The earnings estimates of energy companies for the whole of 2017 were, however, revised downwards in the second-quarter (2Q) after oil prices began to fall in an increasingly volatile market.

For the whole of 1H17, the consumer staples and utilities saw the largest downward revisions in 2017 earnings estimates, while the financials and materials sectors saw an average upward revision in 2017 earnings estimates.

Recently released industrial production data showed the Russian economy stayed in growth territory in June, coming in at 3.5% year-on- year (YoY), moderated from a prior 5.6% YoY increase.

Real retail sales data improved in June, coming in at a 1.2% YoY, up from May’s 0.7% YoY increase.

Year-to-date, retail sales data have been on an uptrend, suggesting the domestic economy in Russia has gradually improved from last year.

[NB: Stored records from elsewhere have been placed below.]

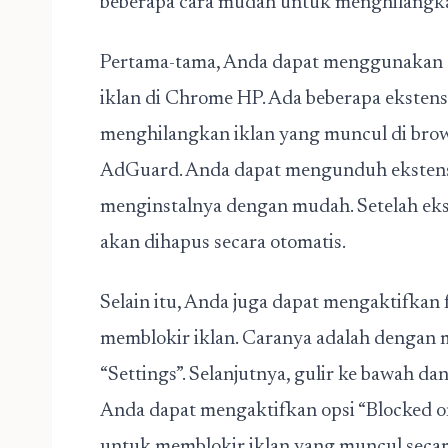
beberapa cara mudah untuk menghilangka
Pertama-tama, Anda dapat menggunakan e
iklan di Chrome HP. Ada beberapa eksten
menghilangkan iklan yang muncul di brow
AdGuard. Anda dapat mengunduh ekstensi
menginstalnya dengan mudah. Setelah eks
akan dihapus secara otomatis.
Selain itu, Anda juga dapat mengaktifkan 
memblokir iklan. Caranya adalah denga
“Settings”. Selanjutnya, gulir ke bawah dan pi
Anda dapat mengaktifkan opsi “Blocked on 
untuk memblokir iklan yang muncul secar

This has been helped by disinflationary trends, with headline and core consumer price index continuously falling from 2016 and thus far.

In terms of leading indicators, Russia’s manufacturing Purchasing Managers’ Index (PMI) rose to a 50.3 reading in June, extending its expansionary trend and has improved since 1H16. The composite PMI came in at 54.8 in June, presenting an overall uptrend, and it’s thus likely the country’s economic growth would turn positive this year. Preliminary estimates of its 1Q gross domestic product, released in June, came in at 0.5% YoY, up from 0.3% YoY in 4Q16.

On June 16, the Bank of Russia slashed its key rate by 25 basis points to 9%, resulting in a total of 100 basis points cut in interest rates since the start of the year.

At this juncture, it is likely the central bank would continue to cut rates in the remaining quarters of this year, albeit gradually, and this should continue to support the recovering economy.

As of July 20, the Russian equity market trades at estimated price-earnings (PE) ratios of 6.6 times and 5.9 times for 2017 and 2018 respectively, representing a discount from its seven times fair PE ratio.

With oil prices expected to average higher in 2017 compared to 2016, it remains likely earnings of Russian oil companies would be supported over the coming quarters.

Additionally, the earnings of Russian companies in general would likely be able to benefit from the country’s improving economic fundamentals.